ABOUT THIS TASK. Scan the listing below for the word "sind", then copy each line that has it.

PROVIDED RECORDS.

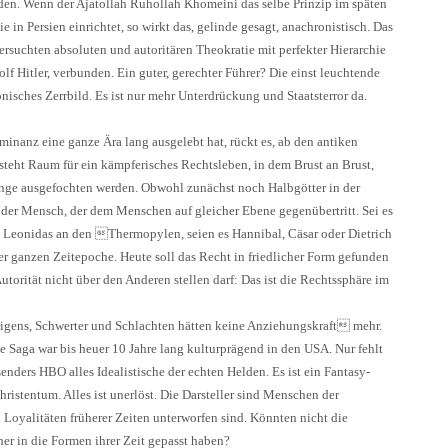
en. Wenn der Ajatollah Ruhollah Khomeini das selbe Prinzip im späten
 in Persien einrichtet, so wirkt das, gelinde gesagt, anachronistisch. Das
ersuchten absoluten und autoritären Theokratie mit perfekter Hierarchie
lf Hitler, verbunden. Ein guter, gerechter Führer? Die einst leuchtende
onisches Zerrbild. Es ist nur mehr Unterdrückung und Staatsterror da.
minanz eine ganze Ära lang ausgelebt hat, rückt es, ab den antiken
tsteht Raum für ein kämpferisches Rechtsleben, in dem Brust an Brust,
inge ausgefochten werden. Obwohl zunächst noch Halbgötter in der
n der Mensch, der dem Menschen auf gleicher Ebene gegenübertritt. Sei es
 Leonidas an den Thermopylen, seien es Hannibal, Cäsar oder Dietrich
er ganzen Zeitepoche. Heute soll das Recht in friedlicher Form gefunden
utorität nicht über den Anderen stellen darf: Das ist die Rechtssphäre im
rigens, Schwerter und Schlachten hätten keine Anziehungskraft mehr.
 Saga war bis heuer 10 Jahre lang kulturprägend in den USA. Nur fehlt
enders HBO alles Idealistische der echten Helden. Es ist ein Fantasy-
ristentum. Alles ist unerlöst. Die Darsteller sind Menschen der
Loyalitäten früherer Zeiten unterworfen sind. Könnten nicht die
er in die Formen ihrer Zeit gepasst haben?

FINAL ANSWER.
ristentum. Alles ist unerlöst. Die Darsteller sind Menschen der
Loyalitäten früherer Zeiten unterworfen sind. Könnten nicht die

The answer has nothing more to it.